Media Design School and Mindlab founder Frances Valintine knows a thing or two about educating the next generation of digital talent, and she reckons parents and teachers have a big part to play in breaking down the barriers. That’s because when kids reach high school, the skills they’ll contribute to the economy are usually cemented, she says.
“We have a problem now because teachers are only doing what they were trained to do, and parents become the next major obstacle,” Valintine told a Women in Innovation Summit in Auckland recently. “The major problem is actually mums. The one big barrier is mothers saying [technology is] not for my daughter or my son.

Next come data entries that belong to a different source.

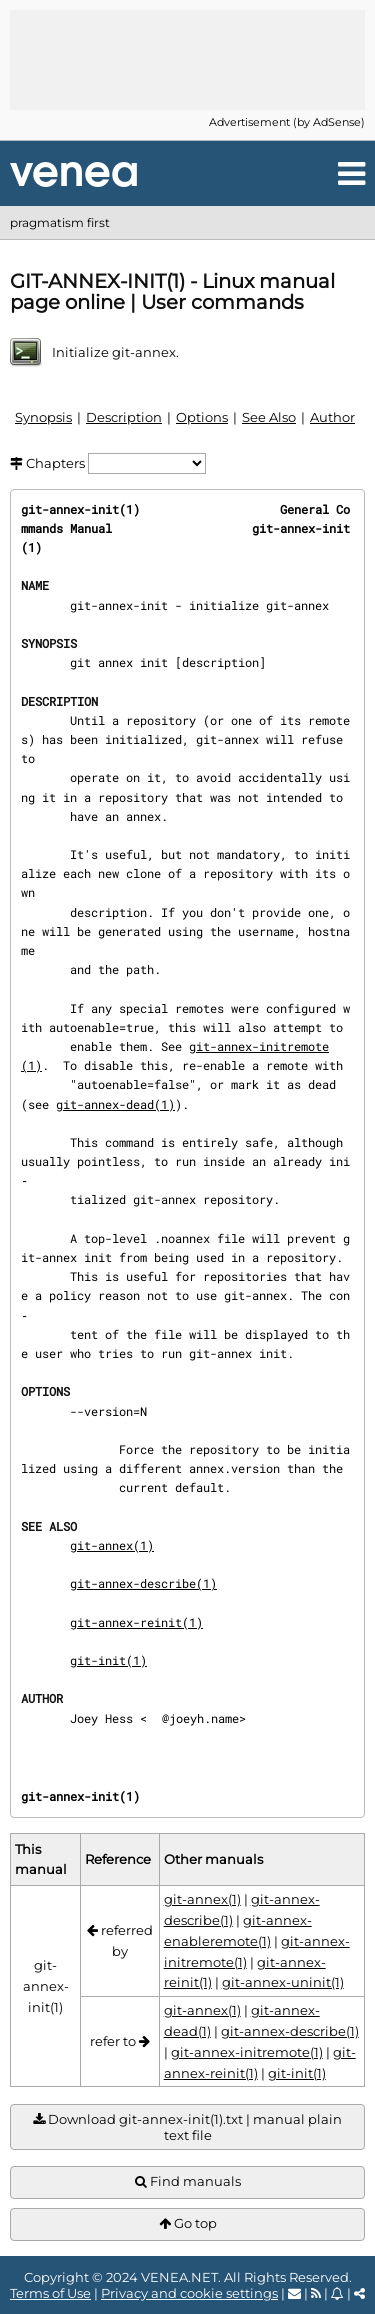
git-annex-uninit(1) (283, 1982)
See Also (269, 417)
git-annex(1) (112, 1545)
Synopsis (43, 417)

“The majority of children under 10 who come here [to the Mindlab], almost 80 percent are boys. They’ve already determined what’s an appropriate skillset for the future.”
The New Zealand education system needs an overhaul to effectively teach digital skills, says Valintine. Mind Lab was set up to change the mindset that ICT involves specialist skill and to produce digital natives, she says.
“I constantly hear teachers talk about he ICT classroom and people who bring their own device in homes and schools and all they’re doing is word processing. Or it’s after hours when one passionate teacher is doing a robotics class. We’ve got a real dilemma.”
With rapid and exponential technology change, the audience at the summit needed to talk to their networks to “change the communication paradigm”, Valintine said.
“Every single person will require technology for communication or their core job. You’d be surprised how many schools, including the most prestigious, don’t have technology. They’re telling students at 16 years old there’s nothing wrong with pen and paper.”
?Valintine sees Kiwi children aged between 10 and 16 as a lost generation because of a void in exposure to specialist technology knowledge and a lack of effort across school subjects to address digital. She says cost will be the big driver in transforming global digital education.
“Every sector that transformed – banking, travel, music – one by one these industries got totally disrupted. Yet we’ve not had that conversation with education. We’re pretty much back where we were in 1980.”
The “movers and shakers” with the power to transform education are big brands like Apple, Google, Amazon and Facebook, says Valintine. That will involve a shift away from university qualifications as the requisite for a number of role types, with the best professors getting paid big dollars to use their skills via online platforms and universities bringing as much as 80 percent of their content to the web.
“Our population is growing exponentially and we need to educate the masses in the most affordable way. Bricks and mortar doesn’t make sense.”